[Data to process]
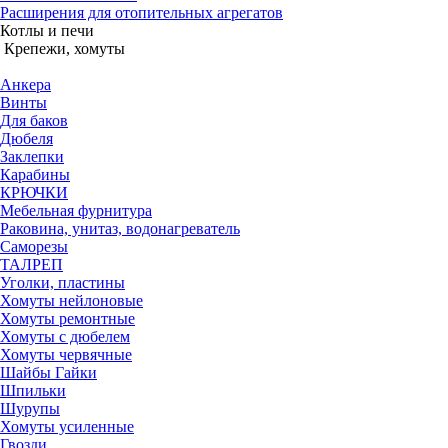
Расширения для отопительных агрегатов
Котлы и печи
Крепежи, хомуты
Анкера
Винты
Для баков
Дюбеля
Заклепки
Карабины
КРЮЧКИ
Мебельная фурнитура
Раковина, унитаз, водонагреватель
Саморезы
ТАЛРЕП
Уголки, пластины
Хомуты нейлоновые
Хомуты ремонтные
Хомуты с дюбелем
Хомуты червячные
Шайбы Гайки
Шпильки
Шурупы
Хомуты усиленные
Гвозди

[Task directions] In your copy, leave out the pictures and reproduce the material above exactly.

[Completed exercise]
Расширения для отопительных агрегатов
Котлы и печи
Крепежи, хомуты
Анкера
Винты
Для баков
Дюбеля
Заклепки
Карабины
КРЮЧКИ
Мебельная фурнитура
Раковина, унитаз, водонагреватель
Саморезы
ТАЛРЕП
Уголки, пластины
Хомуты нейлоновые
Хомуты ремонтные
Хомуты с дюбелем
Хомуты червячные
Шайбы Гайки
Шпильки
Шурупы
Хомуты усиленные
Гвозди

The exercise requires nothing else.